Small Business Restructuring

What is Small Business Restructuring?

On 24 September 2020 Federal Treasurer Josh Frydenberg announced a US-style chapter 11 ‘debtor in possession’ insolvency regime, designed to assist SME businesses with debts of less than $1 million to restructure and avoid winding up. Or where winding up is unavoidable, to provide for a lower cost, streamlined liquidation process. Schemes are administered by a ‘Small Business Restructuring Practitioner’ who must be a registered liquidator. IRT Advisory is available to undertake Small Business Restructuring engagements.

These measures were prompted by the need to assist the recovery of SME business enterprises from government-imposed lockdowns and trading restrictions arising from the COVID-19 pandemic, as these are progressively eased and government financial support to business is wound back.

Additionally, there was a recognition that the financial affairs of many small businesses are not complex, and a more cost effective and less intrusive regime was needed in these situations than that afforded by the existing voluntary administration and deed of company arrangement provisions.

Importantly, the business owner remains in control of day-to-day trading of the business while the plan is implemented.

To qualify for a Small Business Restructuring plan, your business must meet the following conditions:

  • The company must have less than $1 million in total debts (excluding employee entitlements); and
  • Neither the company nor any current or past director (who resigned in the previous 12 months) has entered into a Small Business Restructuring or simplified liquidation in the past 7 years.

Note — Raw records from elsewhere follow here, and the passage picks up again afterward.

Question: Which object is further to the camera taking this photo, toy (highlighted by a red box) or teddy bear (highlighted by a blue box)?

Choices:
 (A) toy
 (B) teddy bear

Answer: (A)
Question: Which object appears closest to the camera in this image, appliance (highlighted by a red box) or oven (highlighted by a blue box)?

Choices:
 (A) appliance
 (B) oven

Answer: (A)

Importantly, the company must have something to offer its creditors. Typically this would be a return of something less than 100 cents in the dollar to unsecured creditors, paid in a lump sum or over a period of time. The dividend may be funded by a voluntary sale of the business, an injection of cash from directors or related parties, future cash flows of the business, or a combination of some or all of these sources.

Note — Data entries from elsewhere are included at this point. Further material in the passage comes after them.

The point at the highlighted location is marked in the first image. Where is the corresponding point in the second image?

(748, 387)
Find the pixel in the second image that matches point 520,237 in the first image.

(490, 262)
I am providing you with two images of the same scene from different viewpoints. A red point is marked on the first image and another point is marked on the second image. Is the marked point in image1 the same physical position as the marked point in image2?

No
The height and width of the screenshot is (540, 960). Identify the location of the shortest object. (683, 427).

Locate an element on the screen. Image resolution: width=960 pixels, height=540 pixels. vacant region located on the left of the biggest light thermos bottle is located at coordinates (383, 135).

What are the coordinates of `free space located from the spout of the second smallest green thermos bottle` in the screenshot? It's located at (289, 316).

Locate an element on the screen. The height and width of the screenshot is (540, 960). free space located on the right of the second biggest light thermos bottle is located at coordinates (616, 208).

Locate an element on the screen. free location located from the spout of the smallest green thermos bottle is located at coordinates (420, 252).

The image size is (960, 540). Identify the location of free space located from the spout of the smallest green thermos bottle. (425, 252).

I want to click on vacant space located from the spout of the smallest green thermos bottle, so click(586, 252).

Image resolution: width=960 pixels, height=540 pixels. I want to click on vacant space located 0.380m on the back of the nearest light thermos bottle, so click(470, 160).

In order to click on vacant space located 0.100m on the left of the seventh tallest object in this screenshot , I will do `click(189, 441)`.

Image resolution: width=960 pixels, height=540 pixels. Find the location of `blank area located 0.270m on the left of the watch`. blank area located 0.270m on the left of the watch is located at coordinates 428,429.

Some key things to be aware of are:

  • The company must pay all of its employee entitlement obligations in full as part of the plan;
  • All statutory tax lodgements must be up to date (though payments of tax may be in arrears);
  • Related parties cannot vote on the proposal;
  • The Small Business Restructuring Practitioner can end the restructuring in certain circumstances;
  • The maximum time for a restructuring plan is 3 years.

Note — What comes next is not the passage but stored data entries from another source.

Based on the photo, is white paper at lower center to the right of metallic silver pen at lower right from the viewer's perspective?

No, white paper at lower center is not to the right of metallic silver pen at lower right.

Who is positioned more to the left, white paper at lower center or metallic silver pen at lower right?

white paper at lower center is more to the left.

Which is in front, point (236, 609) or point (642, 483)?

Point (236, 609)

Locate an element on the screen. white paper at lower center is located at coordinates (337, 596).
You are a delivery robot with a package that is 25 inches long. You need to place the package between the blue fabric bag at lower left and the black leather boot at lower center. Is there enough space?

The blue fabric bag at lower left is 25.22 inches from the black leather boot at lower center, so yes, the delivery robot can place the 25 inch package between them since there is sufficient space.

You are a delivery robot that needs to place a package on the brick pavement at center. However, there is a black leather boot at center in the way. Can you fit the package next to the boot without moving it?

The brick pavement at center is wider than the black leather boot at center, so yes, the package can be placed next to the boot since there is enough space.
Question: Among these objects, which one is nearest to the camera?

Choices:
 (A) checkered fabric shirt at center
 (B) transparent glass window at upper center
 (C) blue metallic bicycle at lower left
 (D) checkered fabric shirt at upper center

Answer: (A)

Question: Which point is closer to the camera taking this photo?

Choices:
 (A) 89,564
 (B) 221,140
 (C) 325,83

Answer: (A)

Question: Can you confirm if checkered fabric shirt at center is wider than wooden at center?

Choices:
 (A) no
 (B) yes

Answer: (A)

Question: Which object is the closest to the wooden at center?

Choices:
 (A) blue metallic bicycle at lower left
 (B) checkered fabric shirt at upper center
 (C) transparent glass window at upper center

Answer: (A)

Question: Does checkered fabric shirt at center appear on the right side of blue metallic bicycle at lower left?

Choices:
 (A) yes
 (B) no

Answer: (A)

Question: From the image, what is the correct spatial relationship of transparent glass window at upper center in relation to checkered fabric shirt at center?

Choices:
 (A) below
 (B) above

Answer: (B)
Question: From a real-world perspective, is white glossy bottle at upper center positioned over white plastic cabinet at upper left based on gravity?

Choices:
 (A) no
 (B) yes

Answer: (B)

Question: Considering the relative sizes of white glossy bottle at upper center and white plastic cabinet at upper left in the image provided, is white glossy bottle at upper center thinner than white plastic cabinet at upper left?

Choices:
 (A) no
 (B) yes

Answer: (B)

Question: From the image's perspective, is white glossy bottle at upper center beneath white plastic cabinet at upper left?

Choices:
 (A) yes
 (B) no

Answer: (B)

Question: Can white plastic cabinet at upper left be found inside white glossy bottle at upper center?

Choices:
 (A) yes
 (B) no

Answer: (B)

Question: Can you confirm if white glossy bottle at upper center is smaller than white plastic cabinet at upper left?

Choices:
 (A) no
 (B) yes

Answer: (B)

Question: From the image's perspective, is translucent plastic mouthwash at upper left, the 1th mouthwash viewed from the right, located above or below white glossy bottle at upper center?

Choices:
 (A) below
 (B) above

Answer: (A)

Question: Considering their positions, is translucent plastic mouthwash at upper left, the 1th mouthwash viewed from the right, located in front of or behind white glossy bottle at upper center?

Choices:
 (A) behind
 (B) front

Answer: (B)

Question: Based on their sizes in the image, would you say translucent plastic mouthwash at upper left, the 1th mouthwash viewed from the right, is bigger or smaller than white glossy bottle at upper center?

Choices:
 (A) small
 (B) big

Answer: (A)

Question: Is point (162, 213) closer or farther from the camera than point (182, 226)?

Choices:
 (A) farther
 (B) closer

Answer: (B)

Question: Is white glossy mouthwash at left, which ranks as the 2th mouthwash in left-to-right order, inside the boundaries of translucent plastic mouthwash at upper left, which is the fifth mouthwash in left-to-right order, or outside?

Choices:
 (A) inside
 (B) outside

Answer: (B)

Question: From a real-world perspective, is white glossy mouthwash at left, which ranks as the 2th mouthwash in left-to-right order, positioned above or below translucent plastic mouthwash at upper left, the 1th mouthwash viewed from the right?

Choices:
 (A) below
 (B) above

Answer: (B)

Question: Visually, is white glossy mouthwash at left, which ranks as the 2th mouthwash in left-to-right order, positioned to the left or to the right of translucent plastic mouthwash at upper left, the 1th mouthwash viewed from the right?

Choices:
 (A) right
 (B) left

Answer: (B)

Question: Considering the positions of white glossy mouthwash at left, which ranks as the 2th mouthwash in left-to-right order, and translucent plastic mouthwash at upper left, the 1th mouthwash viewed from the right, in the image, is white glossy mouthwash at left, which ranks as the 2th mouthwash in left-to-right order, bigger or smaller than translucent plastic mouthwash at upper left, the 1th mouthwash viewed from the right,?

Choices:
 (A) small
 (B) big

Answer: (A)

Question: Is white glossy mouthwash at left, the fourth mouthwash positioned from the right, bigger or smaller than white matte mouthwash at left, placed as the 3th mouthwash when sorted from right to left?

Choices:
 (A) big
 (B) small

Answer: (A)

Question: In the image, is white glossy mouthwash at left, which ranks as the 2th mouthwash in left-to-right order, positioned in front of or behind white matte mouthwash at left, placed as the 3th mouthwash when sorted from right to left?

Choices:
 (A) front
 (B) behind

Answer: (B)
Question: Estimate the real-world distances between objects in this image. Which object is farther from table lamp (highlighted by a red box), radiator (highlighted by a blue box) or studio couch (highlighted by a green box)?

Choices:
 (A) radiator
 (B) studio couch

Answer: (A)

The following is a simplified description of the steps involved in implementing a Small Business Restructuring Plan:

  • The Small Business Restructuring Practitioner (SBRP) confirms eligibility of the company to enter into restructuring, consents to act and reaches agreement with the directors in regard to the SBRP’s fee;
  • The SBRP is appointed to develop and document the plan while the business continues to trade under the directors’ control (‘Proposal Period’ – lasting 4 weeks);
  • The plan is sent to the company’s creditors, who consider and vote on it by means of a postal ballot (‘Acceptance Period’ – lasting 3 weeks);
  • The plan is approved if a majority in value of creditors vote in favour of it;
  • If approved, the plan is then implemented and monitored by the SBRP;
  • If the plan is not approved, the company exits restructuring and is once again subject to the usual actions creditors may take to enforce payment of monies owed.